Ogcocephalus porrectus
- Conservation status: Least Concern (IUCN 3.1)

Scientific classification
- Kingdom: Animalia
- Phylum: Chordata
- Class: Actinopterygii
- Order: Lophiiformes
- Family: Ogcocephalidae
- Genus: Ogcocephalus
- Species: O. porrectus
- Binomial name: Ogcocephalus porrectus Garman, 1899

= Ogcocephalus porrectus =

- Genus: Ogcocephalus
- Species: porrectus
- Authority: Garman, 1899
- Conservation status: LC

Species of fish

Ogcocephalus porrectus, the rosy-lipped batfish, is endemic to Cocos Island off the Pacific coast of Costa Rica. Though members of Ogcocephalidae occur in tropical, warm waters in both the Western Atlantic and Eastern Pacific. Rosy-lipped batfish generally reside in shallow to deep water benthic zones with a bathymetric range of 35 – 150 m. The syntypic series was collected at 120 m on a rocky bottom. What makes this fish distinctive are its rosy red lips, specialized pectoral fins used for "walking", and an illicium used for attracting prey.

==Physical description==
The most distinctive structure of Ogcocephalus porrectus is its illicium, which is thought to be derived from its dorsal fin spine as it is in most Lophiiformes.

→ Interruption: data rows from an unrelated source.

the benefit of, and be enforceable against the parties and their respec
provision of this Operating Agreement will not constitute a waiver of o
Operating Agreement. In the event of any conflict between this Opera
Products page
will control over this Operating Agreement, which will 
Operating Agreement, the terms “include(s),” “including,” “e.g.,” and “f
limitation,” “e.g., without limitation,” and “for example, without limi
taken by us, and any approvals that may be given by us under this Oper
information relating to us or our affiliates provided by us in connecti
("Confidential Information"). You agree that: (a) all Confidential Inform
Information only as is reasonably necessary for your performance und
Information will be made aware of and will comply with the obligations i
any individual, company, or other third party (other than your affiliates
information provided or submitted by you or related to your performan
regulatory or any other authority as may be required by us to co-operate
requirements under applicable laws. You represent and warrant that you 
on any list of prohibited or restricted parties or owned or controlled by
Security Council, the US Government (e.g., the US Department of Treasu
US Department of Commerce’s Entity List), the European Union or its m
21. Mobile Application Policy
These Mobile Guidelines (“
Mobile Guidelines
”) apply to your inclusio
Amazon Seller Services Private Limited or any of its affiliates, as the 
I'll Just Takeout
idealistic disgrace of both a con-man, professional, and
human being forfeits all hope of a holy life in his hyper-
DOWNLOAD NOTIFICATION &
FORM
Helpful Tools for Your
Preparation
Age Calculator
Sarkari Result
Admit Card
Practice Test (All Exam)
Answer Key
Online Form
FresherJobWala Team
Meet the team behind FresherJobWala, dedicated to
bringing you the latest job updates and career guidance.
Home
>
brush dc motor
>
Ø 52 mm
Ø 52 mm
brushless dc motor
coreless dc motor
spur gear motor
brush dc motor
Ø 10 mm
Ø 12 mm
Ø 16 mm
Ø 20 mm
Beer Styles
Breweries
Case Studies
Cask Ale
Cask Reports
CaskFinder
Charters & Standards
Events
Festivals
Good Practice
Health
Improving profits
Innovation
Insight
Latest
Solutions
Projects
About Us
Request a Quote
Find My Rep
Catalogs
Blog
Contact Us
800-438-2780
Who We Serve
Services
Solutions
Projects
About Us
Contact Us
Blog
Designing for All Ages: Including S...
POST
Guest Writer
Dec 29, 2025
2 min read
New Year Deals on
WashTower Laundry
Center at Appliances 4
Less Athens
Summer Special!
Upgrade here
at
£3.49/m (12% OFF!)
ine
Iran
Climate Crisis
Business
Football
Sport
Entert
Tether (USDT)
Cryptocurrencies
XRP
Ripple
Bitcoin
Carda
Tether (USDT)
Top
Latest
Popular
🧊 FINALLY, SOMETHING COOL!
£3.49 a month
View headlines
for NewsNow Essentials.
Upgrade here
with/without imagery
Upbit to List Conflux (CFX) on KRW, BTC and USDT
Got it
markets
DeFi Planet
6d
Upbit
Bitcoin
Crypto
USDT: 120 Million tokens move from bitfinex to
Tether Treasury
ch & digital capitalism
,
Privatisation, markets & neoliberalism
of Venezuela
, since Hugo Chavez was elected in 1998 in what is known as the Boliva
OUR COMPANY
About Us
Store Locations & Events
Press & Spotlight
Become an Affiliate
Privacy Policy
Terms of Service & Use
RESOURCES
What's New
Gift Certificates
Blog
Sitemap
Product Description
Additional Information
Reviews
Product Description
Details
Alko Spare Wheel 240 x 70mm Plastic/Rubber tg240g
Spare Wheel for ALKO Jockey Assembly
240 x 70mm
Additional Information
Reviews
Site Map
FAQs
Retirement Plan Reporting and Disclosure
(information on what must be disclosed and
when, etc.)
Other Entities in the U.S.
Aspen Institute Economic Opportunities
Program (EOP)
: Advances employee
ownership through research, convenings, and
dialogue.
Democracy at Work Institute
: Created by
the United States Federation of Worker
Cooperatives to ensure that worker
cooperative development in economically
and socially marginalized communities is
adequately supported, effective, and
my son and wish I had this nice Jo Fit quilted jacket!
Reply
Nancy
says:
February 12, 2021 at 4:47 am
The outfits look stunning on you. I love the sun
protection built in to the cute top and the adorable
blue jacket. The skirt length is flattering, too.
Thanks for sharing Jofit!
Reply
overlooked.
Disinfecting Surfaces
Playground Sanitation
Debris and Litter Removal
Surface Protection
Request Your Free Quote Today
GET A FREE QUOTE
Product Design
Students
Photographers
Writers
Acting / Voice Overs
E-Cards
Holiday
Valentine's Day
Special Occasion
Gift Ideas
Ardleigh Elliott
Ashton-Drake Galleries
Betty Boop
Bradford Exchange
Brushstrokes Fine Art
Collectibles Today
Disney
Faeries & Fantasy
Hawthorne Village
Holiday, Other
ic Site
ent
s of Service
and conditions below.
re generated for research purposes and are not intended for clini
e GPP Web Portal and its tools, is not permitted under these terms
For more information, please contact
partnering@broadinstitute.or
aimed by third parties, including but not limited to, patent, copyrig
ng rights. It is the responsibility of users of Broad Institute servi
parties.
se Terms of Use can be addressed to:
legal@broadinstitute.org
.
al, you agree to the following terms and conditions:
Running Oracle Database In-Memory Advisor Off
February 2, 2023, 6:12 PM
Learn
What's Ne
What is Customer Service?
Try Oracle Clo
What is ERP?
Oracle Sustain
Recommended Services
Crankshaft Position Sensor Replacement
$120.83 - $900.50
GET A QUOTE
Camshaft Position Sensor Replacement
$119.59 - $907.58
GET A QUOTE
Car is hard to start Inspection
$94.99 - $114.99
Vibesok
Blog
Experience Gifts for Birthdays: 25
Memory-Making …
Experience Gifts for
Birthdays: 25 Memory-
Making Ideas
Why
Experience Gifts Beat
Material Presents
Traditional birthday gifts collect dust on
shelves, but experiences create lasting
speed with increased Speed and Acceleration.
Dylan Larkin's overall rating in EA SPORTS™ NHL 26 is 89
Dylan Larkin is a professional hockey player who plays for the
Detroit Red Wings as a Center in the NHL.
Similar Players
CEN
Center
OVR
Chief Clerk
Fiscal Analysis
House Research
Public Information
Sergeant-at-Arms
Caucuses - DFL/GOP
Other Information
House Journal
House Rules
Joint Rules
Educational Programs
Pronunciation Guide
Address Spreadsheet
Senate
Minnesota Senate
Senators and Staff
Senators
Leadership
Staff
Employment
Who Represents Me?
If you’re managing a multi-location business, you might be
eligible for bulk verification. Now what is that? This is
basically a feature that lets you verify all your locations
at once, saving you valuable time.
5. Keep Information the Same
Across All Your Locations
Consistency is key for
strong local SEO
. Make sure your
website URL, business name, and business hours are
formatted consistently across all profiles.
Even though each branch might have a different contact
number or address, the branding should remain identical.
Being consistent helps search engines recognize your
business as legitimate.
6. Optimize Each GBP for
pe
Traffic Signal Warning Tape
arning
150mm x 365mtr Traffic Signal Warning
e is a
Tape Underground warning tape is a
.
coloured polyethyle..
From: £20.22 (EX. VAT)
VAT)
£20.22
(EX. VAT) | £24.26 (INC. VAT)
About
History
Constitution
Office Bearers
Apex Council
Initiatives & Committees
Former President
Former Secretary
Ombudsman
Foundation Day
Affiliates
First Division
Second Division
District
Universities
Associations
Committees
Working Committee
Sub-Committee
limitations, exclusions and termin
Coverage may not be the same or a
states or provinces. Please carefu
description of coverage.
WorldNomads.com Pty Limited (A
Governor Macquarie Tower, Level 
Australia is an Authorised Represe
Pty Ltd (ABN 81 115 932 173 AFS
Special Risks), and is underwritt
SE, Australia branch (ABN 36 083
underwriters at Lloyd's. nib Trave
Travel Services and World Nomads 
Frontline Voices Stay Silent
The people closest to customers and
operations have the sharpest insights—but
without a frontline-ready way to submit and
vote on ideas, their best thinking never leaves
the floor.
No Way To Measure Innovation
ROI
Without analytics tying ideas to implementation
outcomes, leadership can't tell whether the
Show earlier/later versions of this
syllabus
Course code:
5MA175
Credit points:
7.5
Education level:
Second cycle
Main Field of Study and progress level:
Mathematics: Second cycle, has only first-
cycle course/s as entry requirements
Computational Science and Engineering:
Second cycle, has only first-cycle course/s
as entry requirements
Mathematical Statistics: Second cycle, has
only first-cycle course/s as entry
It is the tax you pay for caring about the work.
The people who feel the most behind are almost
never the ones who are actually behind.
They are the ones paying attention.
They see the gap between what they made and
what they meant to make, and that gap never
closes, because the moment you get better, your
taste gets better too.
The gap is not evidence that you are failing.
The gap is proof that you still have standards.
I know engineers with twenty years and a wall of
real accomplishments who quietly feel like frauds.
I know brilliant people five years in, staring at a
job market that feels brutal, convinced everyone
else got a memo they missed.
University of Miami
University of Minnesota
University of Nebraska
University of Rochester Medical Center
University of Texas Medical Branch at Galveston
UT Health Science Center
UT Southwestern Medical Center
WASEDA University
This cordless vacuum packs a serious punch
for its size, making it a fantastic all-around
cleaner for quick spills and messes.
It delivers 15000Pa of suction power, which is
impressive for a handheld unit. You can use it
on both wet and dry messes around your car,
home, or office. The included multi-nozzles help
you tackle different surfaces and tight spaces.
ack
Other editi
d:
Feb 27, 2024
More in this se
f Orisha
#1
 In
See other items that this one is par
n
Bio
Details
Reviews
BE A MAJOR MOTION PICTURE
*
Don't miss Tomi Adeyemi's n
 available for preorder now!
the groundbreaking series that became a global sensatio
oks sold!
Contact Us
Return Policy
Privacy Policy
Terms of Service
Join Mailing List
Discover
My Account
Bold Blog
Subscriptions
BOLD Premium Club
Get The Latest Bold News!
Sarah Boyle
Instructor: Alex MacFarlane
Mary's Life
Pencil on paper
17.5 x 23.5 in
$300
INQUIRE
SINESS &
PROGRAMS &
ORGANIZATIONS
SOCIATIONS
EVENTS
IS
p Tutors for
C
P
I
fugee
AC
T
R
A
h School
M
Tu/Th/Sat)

The anterior tip of the illicium bears a fleshy organ known as the esca, which appears as two bulbous lobes in O. porrectus. Ogcocephalus porrectus, along with other members of the Ogcocephalidae, only possess two bony elements in the illicium, in contrast to other sub-orders in the Lophiiformes. O. porrectus does not possess the posterior dorsal spine, and the anterior spine is very short and housed within the esca. The illicium and esca are contained within an illicial cavity covered in a scaleless skin. The illicial cavity is covered by an overhanging shelf-like triangular rostrum, which is made of modified scales and is equal in length to the width of the skull. When the illicium is retracted the scaleless skin folds in an accordion-like shape, which allows for the forward and downward movement of the esca upon protrusion.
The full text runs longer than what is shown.